Dataset entries:
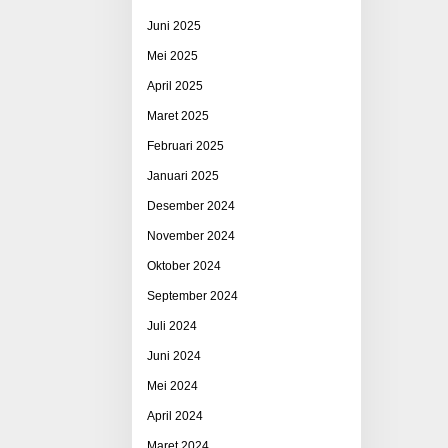
Juni 2025
Mei 2025
April 2025
Maret 2025
Februari 2025
Januari 2025
Desember 2024
November 2024
Oktober 2024
September 2024
Juli 2024
Juni 2024
Mei 2024
April 2024
Maret 2024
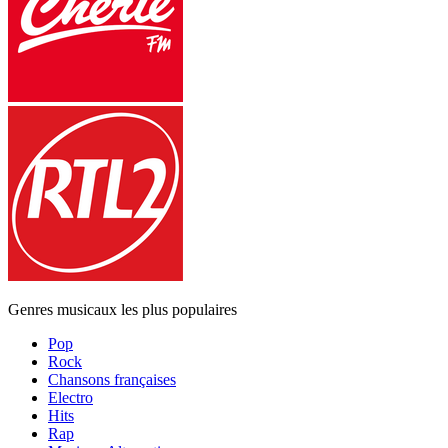
Genres musicaux les plus populaires
Pop
Rock
Chansons françaises
Electro
Hits
Rap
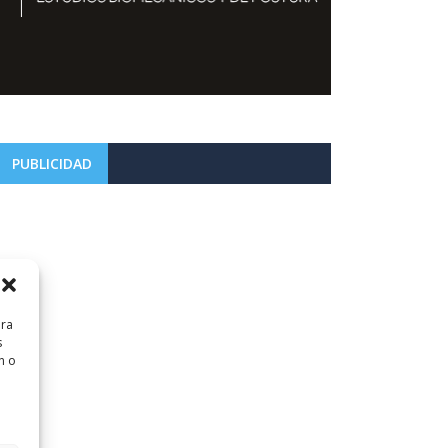
PUBLICIDAD
ara
s
n o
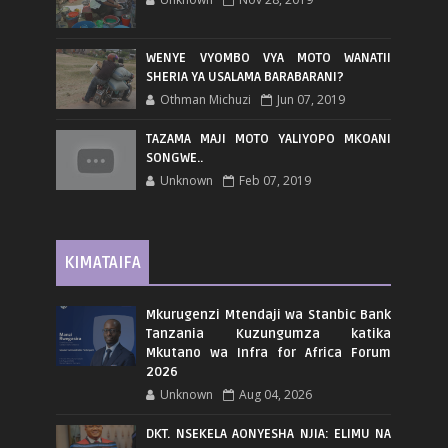
WENYE VYOMBO VYA MOTO WANATII
SHERIA YA USALAMA BARABARANI?
Othman Michuzi
Jun 07, 2019
TAZAMA MAJI MOTO YALIYOPO MKOANI
SONGWE..
Unknown
Feb 07, 2019
KIMATAIFA
Mkurugenzi Mtendaji wa Stanbic Bank
Tanzania Kuzungumza katika
Mkutano wa Infra for Africa Forum
2026
Unknown
Aug 04, 2026
DKT. NSEKELA AONYESHA NJIA: ELIMU NA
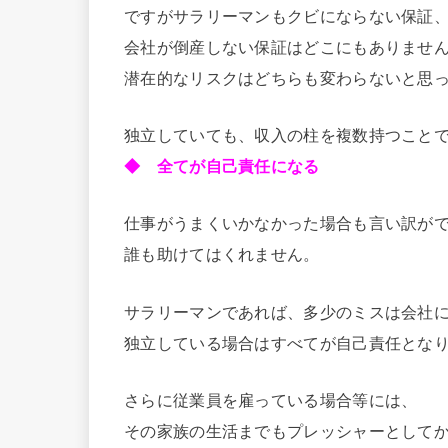
ですがサラリーマンもクビにならない保証
会社が倒産しない保証はどこにもありませ
潜在的なリスクはどちらも変わらないと思
独立していても、収入の柱を複数持つこと
◆ 全てが自己責任になる
仕事がうまくいかなかった場合も言い訳が
誰も助けてはくれません。
サラリーマンであれば、多少のミスは会社
独立している場合はすべてが自己責任とな
さらに従業員を雇っている場合等には、
その家族の生活までもプレッシャーとして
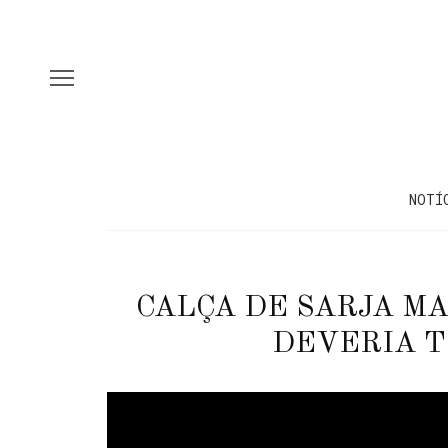
NOTÍ
CALÇA DE SARJA MA
DEVERIA T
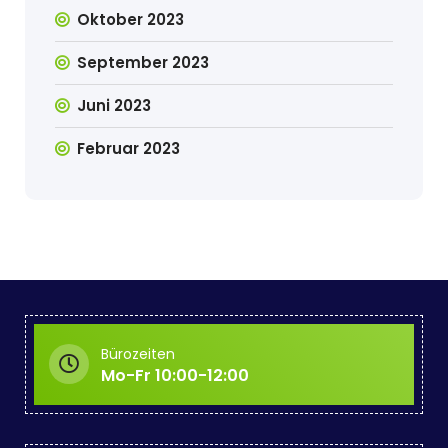
Oktober 2023
September 2023
Juni 2023
Februar 2023
Bürozeiten
Mo-Fr 10:00-12:00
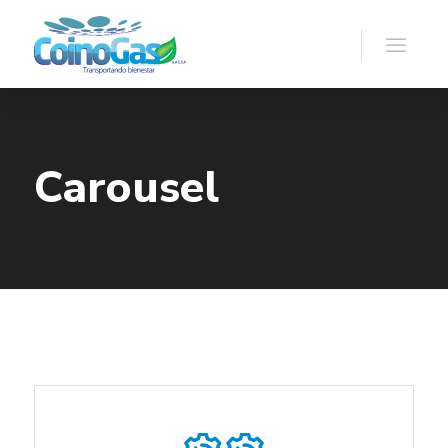
Carousel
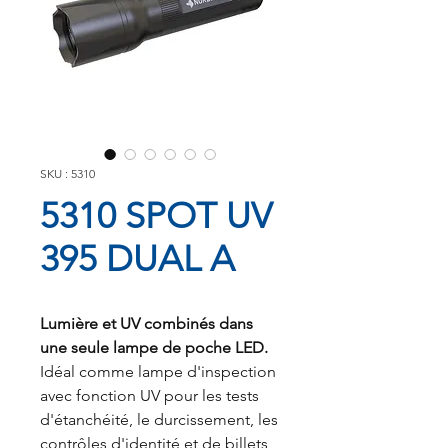
SKU : 5310
5310 SPOT UV
395 DUAL A
Lumière et UV combinés dans
une seule lampe de poche LED.
Idéal comme lampe d'inspection
avec fonction UV pour les tests
d'étanchéité, le durcissement, les
contrôles d'identité et de billets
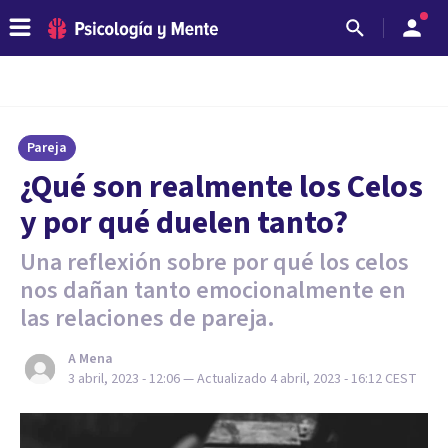
Pareja
¿Qué son realmente los Celos
y por qué duelen tanto?
Una reflexión sobre por qué los celos
nos dañan tanto emocionalmente en
las relaciones de pareja.
A Mena
3 abril, 2023 - 12:06
— Actualizado
4 abril, 2023 - 16:12
CEST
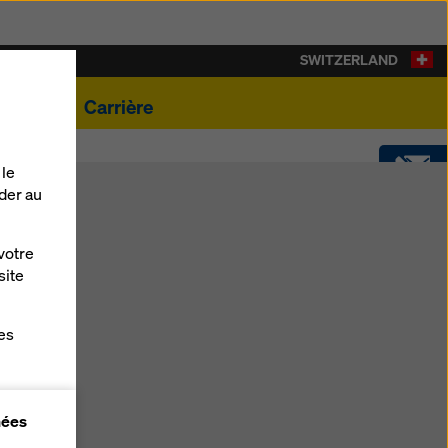
SWITZERLAND
ualités
Carrière
 le
der au
CONTACT
votre
SOFTWARE
site
es
SHOP
gne
nées
r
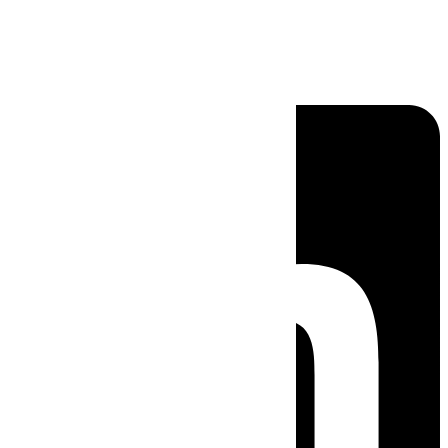
Linkedin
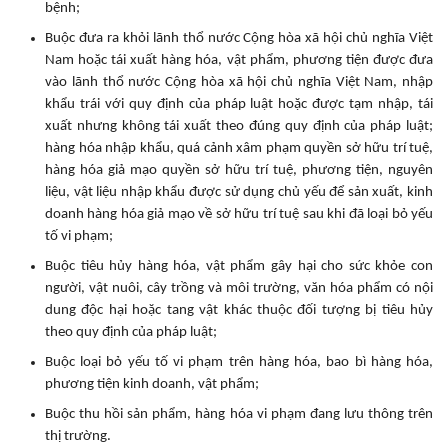
bệnh;
Buộc đưa ra khỏi lãnh thổ nước Cộng hòa xã hội chủ nghĩa Việt
Nam hoặc tái xuất hàng hóa, vật phẩm, phương tiện được đưa
vào lãnh thổ nước Cộng hòa xã hội chủ nghĩa Việt Nam, nhập
khẩu trái với quy định của pháp luật hoặc được tạm nhập, tái
xuất nhưng không tái xuất theo đúng quy định của pháp luật;
hàng hóa nhập khẩu, quá cảnh xâm phạm quyền sở hữu trí tuệ,
hàng hóa giả mạo quyền sở hữu trí tuệ, phương tiện, nguyên
liệu, vật liệu nhập khẩu được sử dụng chủ yếu để sản xuất, kinh
doanh hàng hóa giả mạo về sở hữu trí tuệ sau khi đã loại bỏ yếu
tố vi phạm;
Buộc tiêu hủy hàng hóa, vật phẩm gây hại cho sức khỏe con
người, vật nuôi, cây trồng và môi trường, văn hóa phẩm có nội
dung độc hại hoặc tang vật khác thuộc đối tượng bị tiêu hủy
theo quy định của pháp luật;
Buộc loại bỏ yếu tố vi phạm trên hàng hóa, bao bì hàng hóa,
phương tiện kinh doanh, vật phẩm;
Buộc thu hồi sản phẩm, hàng hóa vi phạm đang lưu thông trên
thị trường.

Exercise details: Identify each line in the records above that contains the word "lãnh", and copy it out in full.

Written reply:
Buộc đưa ra khỏi lãnh thổ nước Cộng hòa xã hội chủ nghĩa Việt
vào lãnh thổ nước Cộng hòa xã hội chủ nghĩa Việt Nam, nhập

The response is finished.